■ INSTRUCTIONS FOR THE TASK ■
Retype the entries below exactly, dropping the images.

Saved entries:

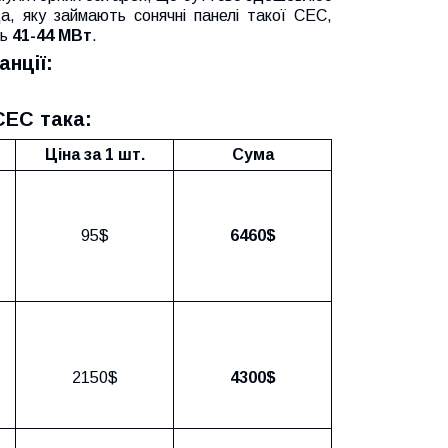
а, яку займають сонячні панелі такої СЕС,
ть
41-44 МВт
.
нції:
СЕС така:
Ціна за 1 шт.
Сума
95$
6460$
2150$
4300$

■ RESULT OF THIS EXERCISE ■
а, яку займають сонячні панелі такої СЕС,
ть
41-44 МВт
.
нції:
СЕС така:
Ціна за 1 шт.
Сума
95$
6460$
2150$
4300$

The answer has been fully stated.